Bringing GERD to the UN Security Council is an Egyptian-Sudanese achievement: official

Bringing the Grand Renaissance Dam to the UN Security Council’s table was a joint Egyptian-Sudanese achievement, said the Arab League’s permanent representative to the UN Maged Abdel Fattah, who alluded that “some power” was working hard to prevent any discussion of the GERD crisis by the council.

During a phone call with the “Nine PM” TV show presented by Wael al-Ibrashy, Abdel Fattah explained that Egypt is keen to not harm Ethiopia and therefore did not ask for any punitive decision against its intransigence in the GERD negotiations.

In the event that Ethiopia does not respond to Egypt’s appeals to the UN council, international legitimacy will prevail through applying the international laws and agreements signed by all parties.

Abdel Fattah assured that the Arab League does not seek any confrontation and only wants to protect the rights of the Egyptian and Sudanese peoples.
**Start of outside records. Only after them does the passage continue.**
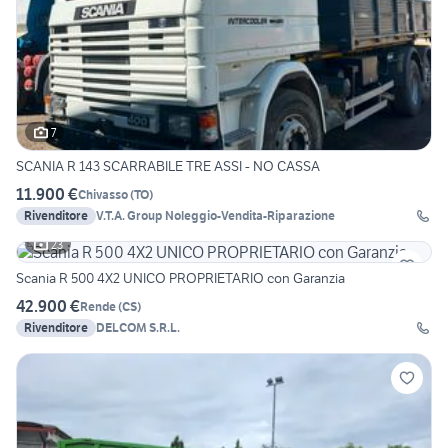
7
SCANIA R 143 SCARRABILE TRE ASSI - NO CASSA
11.900 €
Chivasso
(
TO
)
Rivenditore
V.T.A. Group Noleggio-Vendita-Riparazione
23
Scania R 500 4X2 UNICO PROPRIETARIO con Garanzia
42.900 €
Rende
(
CS
)
Rivenditore
DELCOM S.R.L.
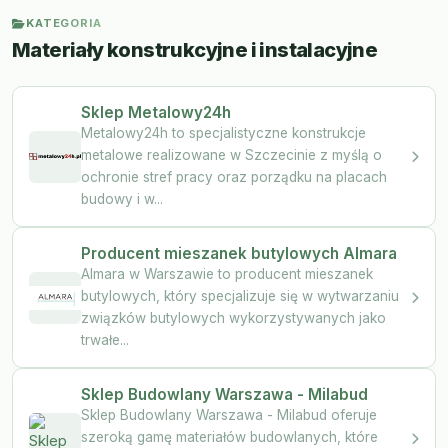
KATEGORIA
Materiały konstrukcyjne i instalacyjne
Sklep Metalowy24h
Metalowy24h to specjalistyczne konstrukcje
metalowe realizowane w Szczecinie z myślą o
ochronie stref pracy oraz porządku na placach
budowy i w...
Producent mieszanek butylowych Almara
Almara w Warszawie to producent mieszanek
butylowych, który specjalizuje się w wytwarzaniu
związków butylowych wykorzystywanych jako
trwałe...
Sklep Budowlany Warszawa - Milabud
Sklep Budowlany Warszawa - Milabud oferuje
szeroką gamę materiałów budowlanych, które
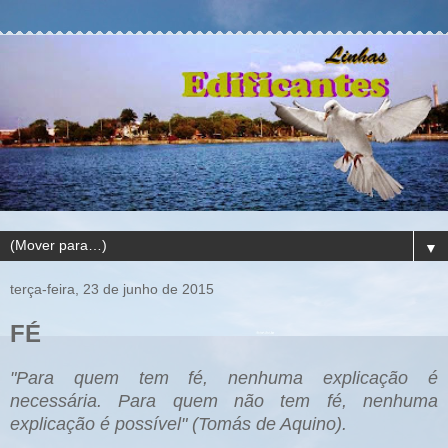
▼
terça-feira, 23 de junho de 2015
FÉ
"Para quem tem fé, nenhuma explicação é
necessária. Para quem não tem fé, nenhuma
explicação é possível" (Tomás de Aquino).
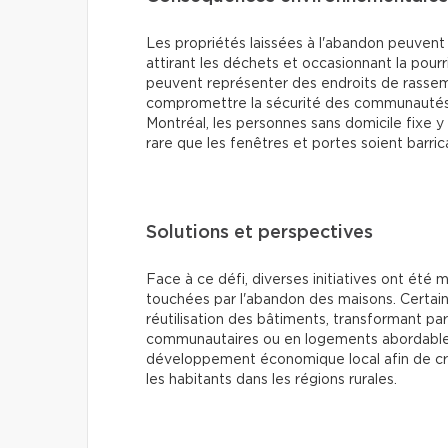
Les propriétés laissées à l'abandon peuvent
attirant les déchets et occasionnant la pourr
peuvent représenter des endroits de rassembl
compromettre la sécurité des communautés 
Montréal, les personnes sans domicile fixe y t
rare que les fenêtres et portes soient barric
Solutions et perspectives
Face à ce défi, diverses initiatives ont été 
touchées par l'abandon des maisons. Certai
réutilisation des bâtiments, transformant 
communautaires ou en logements abordables. 
développement économique local afin de cré
les habitants dans les régions rurales.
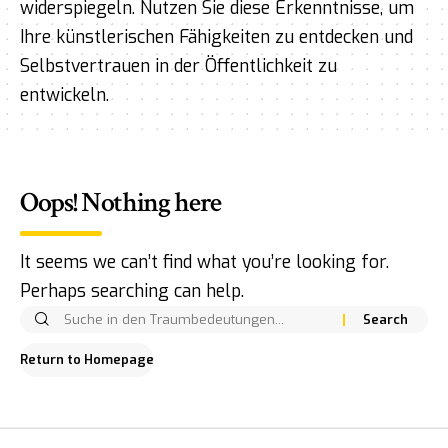
widerspiegeln. Nutzen Sie diese Erkenntnisse, um
Ihre künstlerischen Fähigkeiten zu entdecken und
Selbstvertrauen in der Öffentlichkeit zu
entwickeln.
Oops! Nothing here
It seems we can’t find what you’re looking for.
Perhaps searching can help.
Return to Homepage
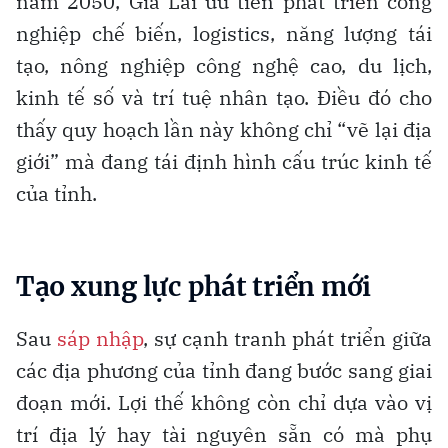
năm 2050, Gia Lai ưu tiên phát triển công
nghiệp chế biến, logistics, năng lượng tái
tạo, nông nghiệp công nghệ cao, du lịch,
kinh tế số và trí tuệ nhân tạo. Điều đó cho
thấy quy hoạch lần này không chỉ “vẽ lại địa
giới” mà đang tái định hình cấu trúc kinh tế
của tỉnh.
Tạo xung lực phát triển mới
Sau
sáp nhập
, sự cạnh tranh phát triển giữa
các địa phương của tỉnh đang bước sang giai
đoạn mới. Lợi thế không còn chỉ dựa vào vị
trí địa lý hay tài nguyên sẵn có mà phụ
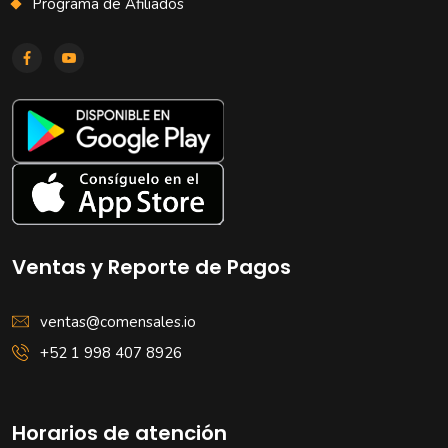
Programa de Afiliados
Ventas y Reporte de Pagos
ventas@comensales.io
+52 1 998 407 8926
Horarios de atención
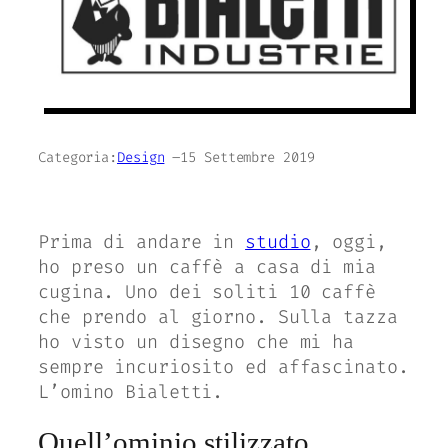
Categoria:
Design
–
15 Settembre 2019
Prima di andare in
studio
, oggi,
ho preso un caffè a casa di mia
cugina. Uno dei soliti 10 caffè
che prendo al giorno. Sulla tazza
ho visto un disegno che mi ha
sempre incuriosito ed affascinato.
L’omino Bialetti.
Quell’ominio stilizzato,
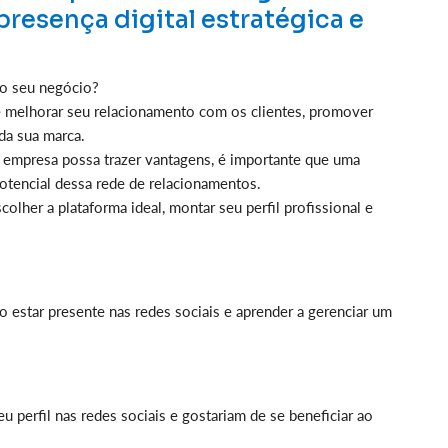
presença digital estratégica e
 o seu negócio?
 melhorar seu relacionamento com os clientes, promover
da sua marca.
ua empresa possa trazer vantagens, é importante que uma
potencial dessa rede de relacionamentos.
olher a plataforma ideal, montar seu perfil profissional e
 estar presente nas redes sociais e aprender a gerenciar um
perfil nas redes sociais e gostariam de se beneficiar ao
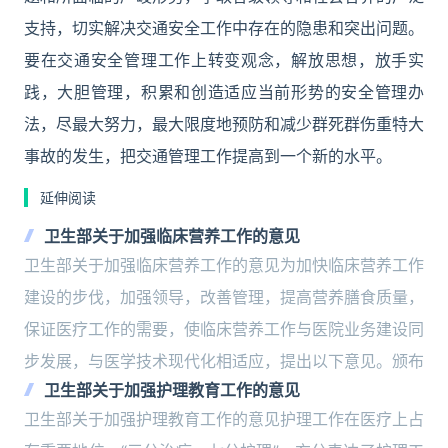
支持，切实解决交通安全工作中存在的隐患和突出问题。
要在交通安全管理工作上转变观念，解放思想，放手实
践，大胆管理，积累和创造适应当前形势的安全管理办
法，尽最大努力，最大限度地预防和减少群死群伤重特大
事故的发生，把交通管理工作提高到一个新的水平。
延伸阅读
卫生部关于加强临床营养工作的意见
卫生部关于加强临床营养工作的意见为加快临床营养工作
建设的步伐，加强领导，改善管理，提高营养膳食质量，
保证医疗工作的需要，使临床营养工作与医院业务建设同
步发展，与医学技术现代化相适应，提出以下意见。颁布
卫生部关于加强护理教育工作的意见
卫生部关于加强护理教育工作的意见护理工作在医疗上占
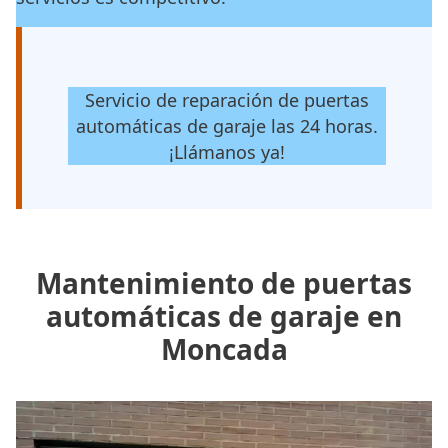
Servicio de reparación de puertas
automáticas de garaje las 24 horas.
¡Llámanos ya!
Mantenimiento de puertas
automáticas de garaje en
Moncada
“All Arab countries have a unified stance with Egypt regarding this issue,” he added.

The presence of international observers and the UN are important in these negotiations, and are in favor of Egypt, he said.

Egypt’s Foreign Minister Sameh Shoukry on June 21 stressed that his country does not want punitive measures from the UN Security Council against Ethiopia, and only wants to prevent any negative repercussions from the stalled Grand Ethiopian Renaissance Dam (GERD) negotiations.

During a phone call with the “Kol Youm” (Everyday) show, Shoukry explained that Egypt resorted to involving the UN Security Council in order to maintain international peace and security.

“It’s now the responsibility of the Security Council to resolve the Renaissance Dam crisis, as its decisions are mandatory and represent the will of the international community,” Shoukry said.

He added that the GERD issue impacts the lives of more than 150 million Egyptians and Sudanese people.

After Egypt responded and provided many opportunities to Ethiopia in the recent negotiations, Shoukry said he then went out of a framework of responsibility to the UN Security Council to work to resolve the dispute by peaceful means and avoid any kind of escalation.

Egypt earlier in June called on the UN Security Council to intervene in the GERD dispute in order to help Egypt, Ethiopia and Sudan continue their negotiations, in accordance with international law, to reach a fair and balanced solution.